There was a shooting in Oakland’s Chinatown neighborhood last weekend. A man attempted to intercede when two men got out of a car and attempted to steal purses from two women walking along the sidewalk. One of the robbers shot the man twice and then got back into his car and drove away. As you’ll see in this report, one local resident said of Oakland’s streets, “There’s no law and order. We’re going back to the wild, wild west.”

Fortunately the good Samaritan who was shot twice in that robbery survived. He later told KTVU he was just trying to help the women who were targeted by the robbers but some in the community have called him a hero.

“I wouldn’t call myself a hero. They can call me hero if they want,” Li said. “I just consider myself as trying to help someone in need. I’m pretty sure that they really needed help.”

Others, however, believe Li was heroic.

“Many of us, we feel strongly, that this brave young man was willing to risk his life. These are the heroes,”  said Carl Chan, president of the Oakland Chinese Chamber of Commerce.

In response to the shooting, Chan also demanded help from the state, asking Gov. Newsom to declare a state of emergency for Oakland and send in the CHP:

“Governor Newsom we want you to do this— declare a state of emergency for the city of Oakland,” said Carl Chan, president of the Oakland Chinese Chamber of Commerce.

Chan said crime in Chinatown and across the city is out of control. He said the governor needs to send more law enforcement to Oakland to curb the violence.

“We want you to bring in the California Highway Patrol,” Chan said. “I’m not only asking you to patrol Chinatown, all areas. We need your help.”

Chan added that the spike in crime was holding “the city of Oakland hostage.”

On Wednesday, Gov. Newsome responded. He declined to declare a state of emergency, saying that wasn’t necessary, but he did agree to send help. Here’s Mayor Libby Schaff announcing that CHP backup would be on the way to help patrol the streets.

In case you’re wondering, the Oakland City Council voted to “defund the police” just a couple months ago.
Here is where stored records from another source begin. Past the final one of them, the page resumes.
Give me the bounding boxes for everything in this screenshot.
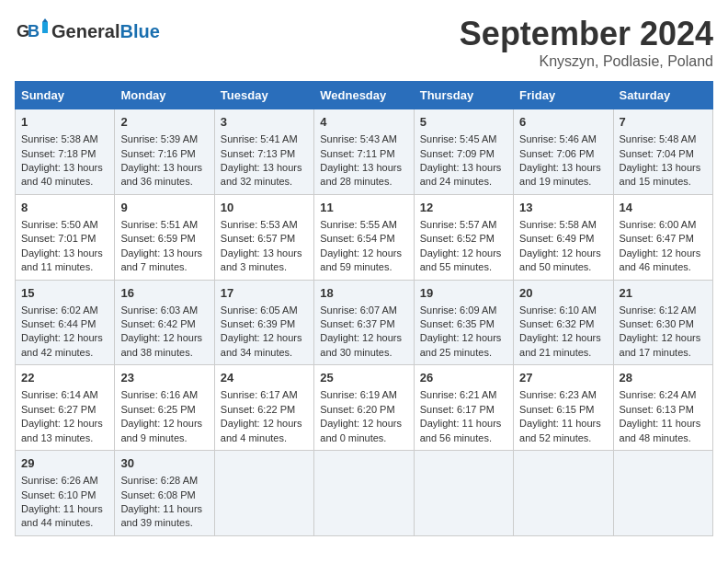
calendar-cell: 12Sunrise: 5:57 AMSunset: 6:52 PMDayligh… — [414, 194, 513, 280]
calendar-cell: 29Sunrise: 6:26 AMSunset: 6:10 PMDayligh… — [16, 451, 115, 536]
month-title: September 2024 — [460, 15, 713, 53]
col-friday: Friday — [514, 82, 613, 109]
svg-marker-3 — [42, 18, 48, 22]
calendar-cell — [314, 451, 414, 536]
page-header: G B GeneralBlue September 2024 Knyszyn, … — [15, 15, 713, 70]
calendar-cell: 9Sunrise: 5:51 AMSunset: 6:59 PMDaylight… — [115, 194, 214, 280]
calendar-week-4: 22Sunrise: 6:14 AMSunset: 6:27 PMDayligh… — [16, 365, 713, 451]
calendar-week-3: 15Sunrise: 6:02 AMSunset: 6:44 PMDayligh… — [16, 280, 713, 365]
calendar-week-5: 29Sunrise: 6:26 AMSunset: 6:10 PMDayligh… — [16, 451, 713, 536]
col-wednesday: Wednesday — [314, 82, 414, 109]
calendar-cell: 30Sunrise: 6:28 AMSunset: 6:08 PMDayligh… — [115, 451, 214, 536]
calendar-cell — [613, 451, 712, 536]
header-row: Sunday Monday Tuesday Wednesday Thursday… — [16, 82, 713, 109]
calendar-cell: 16Sunrise: 6:03 AMSunset: 6:42 PMDayligh… — [115, 280, 214, 365]
svg-text:B: B — [28, 22, 40, 40]
calendar-cell: 7Sunrise: 5:48 AMSunset: 7:04 PMDaylight… — [613, 109, 712, 195]
calendar-week-2: 8Sunrise: 5:50 AMSunset: 7:01 PMDaylight… — [16, 194, 713, 280]
title-block: September 2024 Knyszyn, Podlasie, Poland — [460, 15, 713, 70]
calendar-cell: 18Sunrise: 6:07 AMSunset: 6:37 PMDayligh… — [314, 280, 414, 365]
location: Knyszyn, Podlasie, Poland — [460, 53, 713, 70]
calendar-cell: 8Sunrise: 5:50 AMSunset: 7:01 PMDaylight… — [16, 194, 115, 280]
logo-line2: Blue — [119, 21, 159, 41]
calendar-cell: 26Sunrise: 6:21 AMSunset: 6:17 PMDayligh… — [414, 365, 513, 451]
calendar-cell — [214, 451, 313, 536]
calendar-cell: 19Sunrise: 6:09 AMSunset: 6:35 PMDayligh… — [414, 280, 513, 365]
calendar-cell: 21Sunrise: 6:12 AMSunset: 6:30 PMDayligh… — [613, 280, 712, 365]
calendar-cell: 24Sunrise: 6:17 AMSunset: 6:22 PMDayligh… — [214, 365, 313, 451]
calendar-body: 1Sunrise: 5:38 AMSunset: 7:18 PMDaylight… — [16, 109, 713, 536]
col-thursday: Thursday — [414, 82, 513, 109]
col-sunday: Sunday — [16, 82, 115, 109]
calendar-cell: 22Sunrise: 6:14 AMSunset: 6:27 PMDayligh… — [16, 365, 115, 451]
logo: G B GeneralBlue — [15, 15, 160, 48]
col-saturday: Saturday — [613, 82, 712, 109]
calendar-week-1: 1Sunrise: 5:38 AMSunset: 7:18 PMDaylight… — [16, 109, 713, 195]
col-tuesday: Tuesday — [214, 82, 313, 109]
calendar-cell: 13Sunrise: 5:58 AMSunset: 6:49 PMDayligh… — [514, 194, 613, 280]
calendar-cell — [514, 451, 613, 536]
logo-icon: G B — [15, 15, 48, 48]
calendar-cell: 5Sunrise: 5:45 AMSunset: 7:09 PMDaylight… — [414, 109, 513, 195]
calendar-cell: 1Sunrise: 5:38 AMSunset: 7:18 PMDaylight… — [16, 109, 115, 195]
col-monday: Monday — [115, 82, 214, 109]
calendar-cell: 27Sunrise: 6:23 AMSunset: 6:15 PMDayligh… — [514, 365, 613, 451]
calendar-cell: 25Sunrise: 6:19 AMSunset: 6:20 PMDayligh… — [314, 365, 414, 451]
calendar-table: Sunday Monday Tuesday Wednesday Thursday… — [15, 81, 713, 536]
calendar-cell — [414, 451, 513, 536]
svg-marker-2 — [42, 22, 48, 33]
calendar-cell: 28Sunrise: 6:24 AMSunset: 6:13 PMDayligh… — [613, 365, 712, 451]
calendar-cell: 2Sunrise: 5:39 AMSunset: 7:16 PMDaylight… — [115, 109, 214, 195]
calendar-cell: 17Sunrise: 6:05 AMSunset: 6:39 PMDayligh… — [214, 280, 313, 365]
calendar-cell: 11Sunrise: 5:55 AMSunset: 6:54 PMDayligh… — [314, 194, 414, 280]
calendar-cell: 14Sunrise: 6:00 AMSunset: 6:47 PMDayligh… — [613, 194, 712, 280]
calendar-cell: 15Sunrise: 6:02 AMSunset: 6:44 PMDayligh… — [16, 280, 115, 365]
logo-text: GeneralBlue — [51, 21, 160, 41]
calendar-cell: 4Sunrise: 5:43 AMSunset: 7:11 PMDaylight… — [314, 109, 414, 195]
calendar-cell: 6Sunrise: 5:46 AMSunset: 7:06 PMDaylight… — [514, 109, 613, 195]
calendar-cell: 3Sunrise: 5:41 AMSunset: 7:13 PMDaylight… — [214, 109, 313, 195]
calendar-cell: 23Sunrise: 6:16 AMSunset: 6:25 PMDayligh… — [115, 365, 214, 451]
logo-line1: General — [51, 21, 119, 41]
calendar-cell: 10Sunrise: 5:53 AMSunset: 6:57 PMDayligh… — [214, 194, 313, 280]
calendar-cell: 20Sunrise: 6:10 AMSunset: 6:32 PMDayligh… — [514, 280, 613, 365]
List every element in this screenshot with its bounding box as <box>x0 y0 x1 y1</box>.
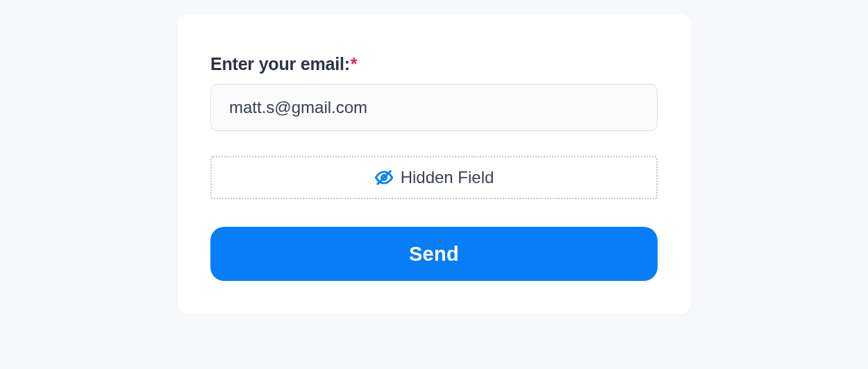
required-asterisk: * <box>351 54 358 74</box>
send-button[interactable]: Send <box>210 227 658 281</box>
email-field[interactable] <box>210 84 658 131</box>
eye-slash-icon <box>374 168 394 187</box>
form-card: Enter your email:* Hidden Field Send <box>177 14 691 314</box>
hidden-field-placeholder[interactable]: Hidden Field <box>210 156 658 199</box>
hidden-field-label: Hidden Field <box>401 168 494 187</box>
email-label-text: Enter your email: <box>210 54 350 74</box>
email-label: Enter your email:* <box>210 54 658 74</box>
The city’s police chief warned a few days later that the decision would make the city less safe. As I pointed out at the time, just hours after the chief warned about the consequences of defunding, the city’s Chief of the Office of Violence Prevention was giving an interview outside City Hall when two armed robbers walked up and attempted to steal the news station’s camera.

The defunding plan was so dumb that even Mayor Schaff was against it. Her most recent budget actually upset anti-police activists because it raised the total funding for police. Nevertheless, Oakland, like a lot of other cities, is struggling with reduced staffing at a moment when police are needed most:

Even the modest increases in the mayor’s budget, staffing levels here at the Oakland Police Department will remain well below that of comparable cities across the country.

Right now, Oakland is about 90 officers short of its staffing goals.

“When you have a skeleton crew of 709 officers who have 2000 calls for service a day, and doubling violent crime rates, every single officer will make a difference,” said Barry Donelan, President of the Oakland Police Officers Association.

It will take months to return the city to full staffing. Will the CHP stick around that long? I sort of doubt it.